Voici la question : si un gilet jaune traite un
Juif de sioniste et lui demande de rentrer chez lui, est-ce une insulte
raciste ? Est-ce antisémite ? Le débat est difficile. On se noie très
vite dans des arguties. En effet, dans ce cas précis, le gilet crie :
espèce de sioniste, rentrez chez vous, ce slogan demande au Juif de retourner
en Israël, donc, en fait, c’est un slogan sioniste. Les sionistes demandaient
aux Juifs de créer un état juif. En disant aux Juifs de « retourner chez eux »,
le gilet jaune est sioniste. Comment peut-on être sioniste et antisémite ?
Vous comprenez que les arguments raisonnables peinent à exister dans le feu de cette
discussion.
Voici ma réponse. Une suggestion. Qui est le plus à
même d’interpréter son cri de haine. Qui, sinon celui qui le prononce ? Pour
savoir si sa diatribe est antisémite, il suffit de lui demander. A celui qui
crie. C’est tout simple. Gilet jaune, quand tu as crié à Alain Finkielkraut
« sale sioniste, rentre chez toi », est-ce que tu voulais dire que tu
reprochais à ce monsieur de soutenir l’existence de l’état d’Israël ? Voulais-tu dire que tu étais d’accord avec
les sionistes qui demandaient aux Juifs de « rentrer chez eux » ?
Voulais-tu dire que les Juifs doivent tous vivre en Israël ? Ou bien,
comme dans la Russie d’après-guerre, utilises-tu l’adjectif sioniste à la place
de « Juif » auquel cas il devient une insulte raciste.

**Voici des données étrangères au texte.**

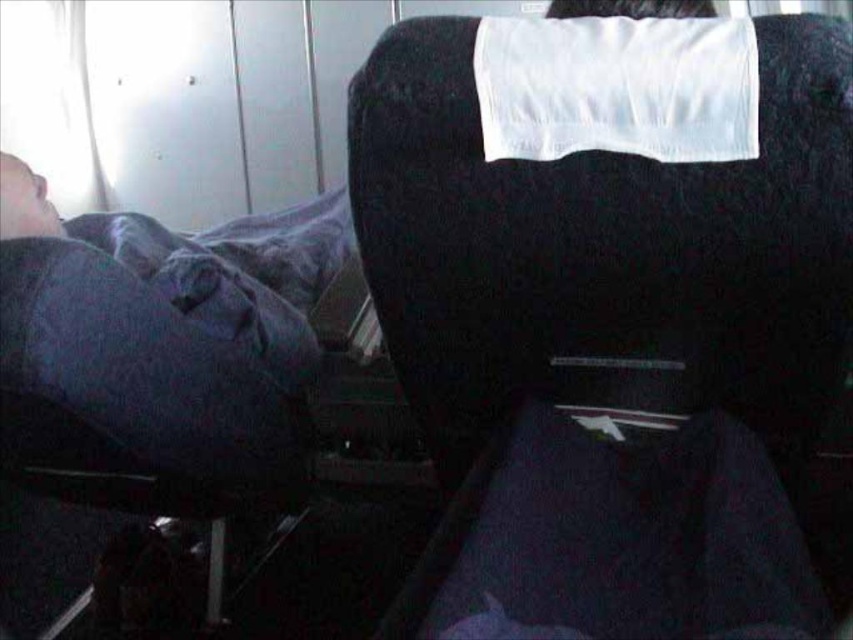 You are a passenger on a train and need to choose between sitting on the black fabric chair at upper right or the dark blue fabric at left. Which seat would provide more space?

The black fabric chair at upper right is bigger than the dark blue fabric at left, so it provides more space. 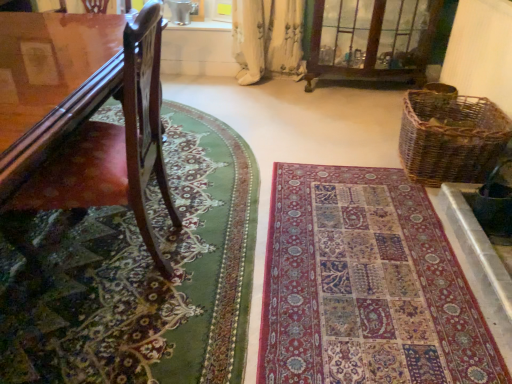 Where is `free space to the back side of woven brown picnic basket at right`? free space to the back side of woven brown picnic basket at right is located at coordinates (372, 128). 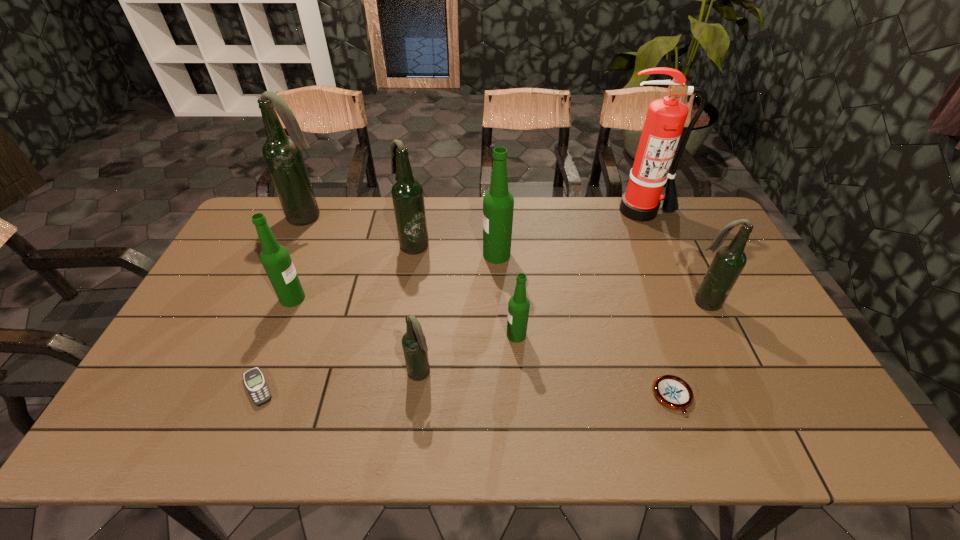 Where is `vacant area that satisfies the following two spatial constraints: 1. on the back side of the third biggest dark beer bottle; 2. on the left side of the smallest dark beer bottle`? The height and width of the screenshot is (540, 960). vacant area that satisfies the following two spatial constraints: 1. on the back side of the third biggest dark beer bottle; 2. on the left side of the smallest dark beer bottle is located at coordinates (428, 302). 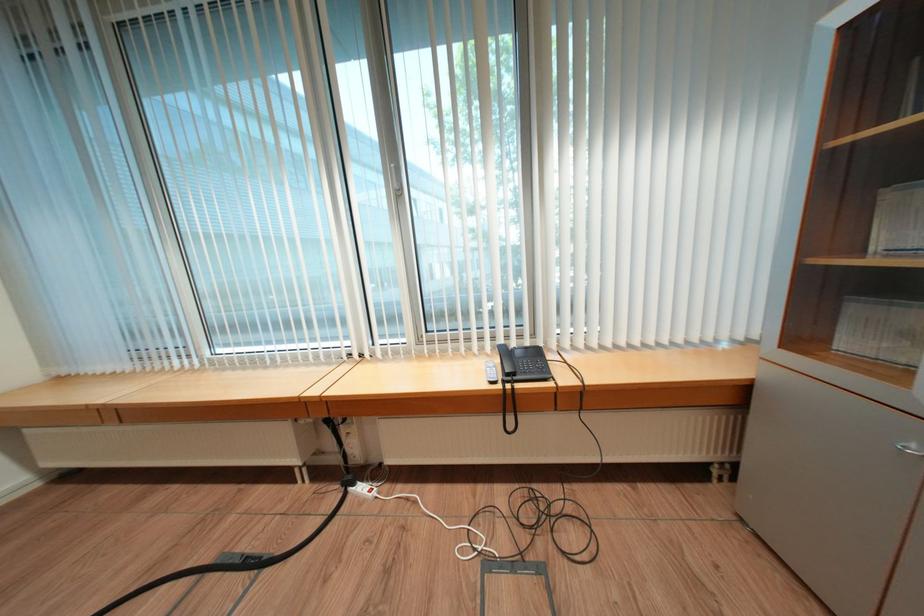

Je ne demande pas l’impunité, la passivité. Je demande
la clarté. La police doit poursuivre et la justice condamner les actes et les
paroles antisémites. Donc, la première arrête et interroge. Monsieur Gilet
Jaune, par vos paroles, avez-vous pris position dans le débat des années trente
entre les Juifs sionistes et les Juifs socialistes qui voulaient s’intégrer
dans le pays où ils vivaient ? Etes-vous d’accord avec Hertzl ou avec le
Bund ? Ou peut-être vous situez-vous du côté des Juifs orthodoxes qui
prétendent qu’Israël ne peut être fondé
qu’avec le retour du Messie et tant que le Messie n’est pas revenu, Israël ne
doit pas exister. Monsieur Gilet jaune, répondez, êtes-vous du côté de l’orthodoxie
juive, du côté des Juifs orthodoxes ?
Ou monsieur Gilet Jaune, avez-vous utilisé le mot « sioniste »
à la place de « Juif », parce que vous savez que vous risquez d’être condamné
si vous exprimez une opinion antisémite ? C’est à vous de vous expliquer.
Qui peut répondre à sa place ?
Cette méthode peut être généralisée. Qui mieux que le
pédophile peut nous dire si ces actes étaient d’abominables agressions ou s’il
a agi par amour pour cet enfant ? Il suffit de lui demander.